Stitt was a life member of Goldsboro-Wayne branch of the NAACP since the local movement began in 1945.
A native of Sanford, his family moved to Goldsboro in 1930. He was valedictorian of his graduating class in 1942 and received a bachelor of arts degree from St. Augustine's College in Raleigh and a master's degree from the University of Pennsylvania.
He was a music and business education teacher at Goldsboro High. His 33 years of teaching included two years as a principal in the city schools.
He served on the school board for Goldsboro City Schools for 12 years, 1981-1993, two as chairman, and was on the interim board when the county and city boards merged.
Stitt also brought together interdenominational singers to perform "The Messiah" at Christmastime for more than 25 years.
A successor to Professor Hugh Victor Brown, who had the vision to bring alumni together on an annual basis, Stitt served as a charter member and executive secretary/treasurer for many years of the Dillard-Goldsboro Alumni & Friends. He was part of a team that wrote the first alumni constitution, assisting to receive a charter from the state and to gain federal status as a non-profit organization.
Under his leadership, four out-of-state chapters were formed, in Boston, New York, Philadelphia and Washington, D.C.
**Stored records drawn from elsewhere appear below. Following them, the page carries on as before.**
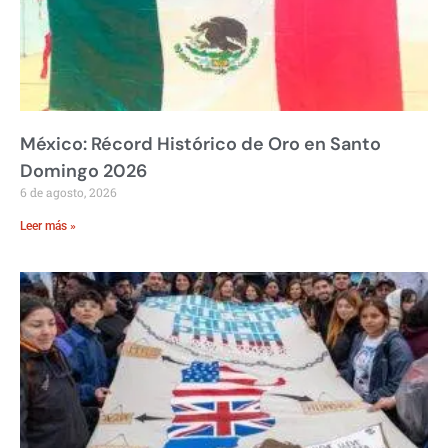
México: Récord Histórico de Oro en Santo
Domingo 2026
6 de agosto, 2026
Leer más »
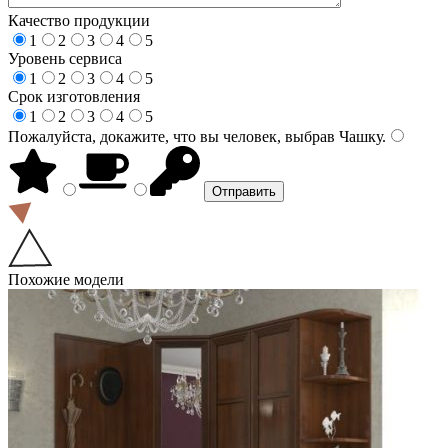
Качество продукции
1
2
3
4
5
Уровень сервиса
1
2
3
4
5
Срок изготовления
1
2
3
4
5
Пожалуйста, докажите, что вы человек, выбрав
Чашку
.
Похожие модели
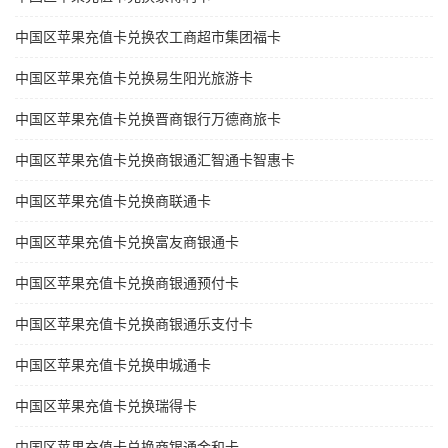
中国区苹果充值卡兑换农工商超市集团福卡
中国区苹果充值卡兑换易生阳光旅游卡
中国区苹果充值卡兑换晋商银行万德商旅卡
中国区苹果充值卡兑换商银通汇智通卡智惠卡
中国区苹果充值卡兑换商联通卡
中国区苹果充值卡兑换富友商银通卡
中国区苹果充值卡兑换商银通预付卡
中国区苹果充值卡兑换商银通乐支付卡
中国区苹果充值卡兑换申城通卡
中国区苹果充值卡兑换瑞得卡
中国区苹果充值卡兑换商银通金和卡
In recent years, he helped found the Advocates of Goldsboro and Wayne County, formed in 2000 to keep a proactive watch on issues and actions affecting Wayne County.
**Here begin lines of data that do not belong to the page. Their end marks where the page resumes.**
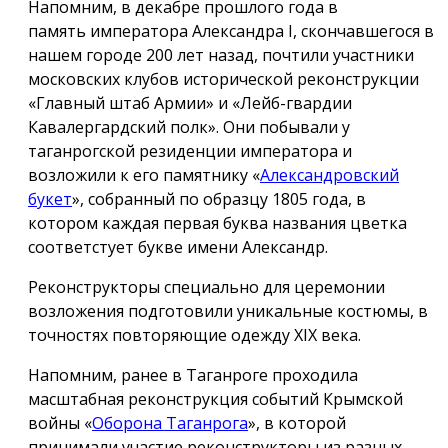
Напомним, в декабре прошлого года в
память императора Александра I, скончавшегося в
нашем городе 200 лет назад, почтили участники
московских клубов исторической реконструкции
«Главный штаб Армии» и «Лейб-гвардии
Кавалергардский полк». Они побывали у
таганрогской резиденции императора и
возложили к его памятнику «
Александровский
букет
», собранный по образцу 1805 года, в
котором каждая первая буква названия цветка
соответстует букве имени Александр.
Реконструкторы специально для церемонии
возложения подготовили уникальные костюмы, в
точностях повторяющие одежду ХIX века.
Напомним, ранее в Таганроге проходила
масштабная реконструкция событий Крымской
войны «
Оборона Таганрога
», в которой
принимали участие реконструкторы из разных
On Oct. 14, Dillard-Goldsboro Alumni & Friends Inc. honored Stitt at a ceremony of appellation for the naming and dedication of the Neal A. Stitt Building, formerly the North Building at H.V. Brown Cultural Center on Poplar Street.
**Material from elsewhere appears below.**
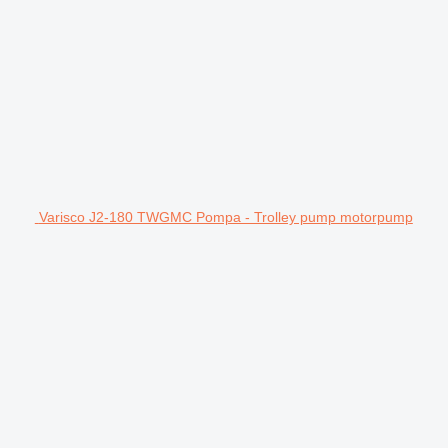
Varisco J2-180 TWGMC Pompa - Trolley pump motorpump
Dorothy Hardy has worked with Stitt in many capacities over the years, including being a former student.
"He was my teacher at Dillard High School," she said this morning. "He taught me how to type."
Calling him an honorable man who readily gave of his time and talents, Ms. Hardy said Stitt's health had rapidly declined since learning he had cancer about a month and a half ago.
"Once he was diagnosed that's when I knew we needed to go on and do the dedication (of the building in his name)," she said. "I'm so happy that we went on and did it."
Ms. Hardy said she worked on a guest book for everyone to sign at the dedication, and many also added comments.
"When I took him the book, he was just so elated that so many people thought so highly of him," she said. "I guess he just didn't realize how much people cared about him."
Local dentist Dr. Elbert Johnson became national president of the alumni association this past spring, succeeding Stitt, who had served in the role briefly.
"He's been a visionary, sort of a role model as well as a mentor," he said. "He's kind of one of the living legends of the Goldsboro-Dillard Alumni & Friends."
Funeral arrangements are incomplete and are being handled by Hamilton Funeral Home.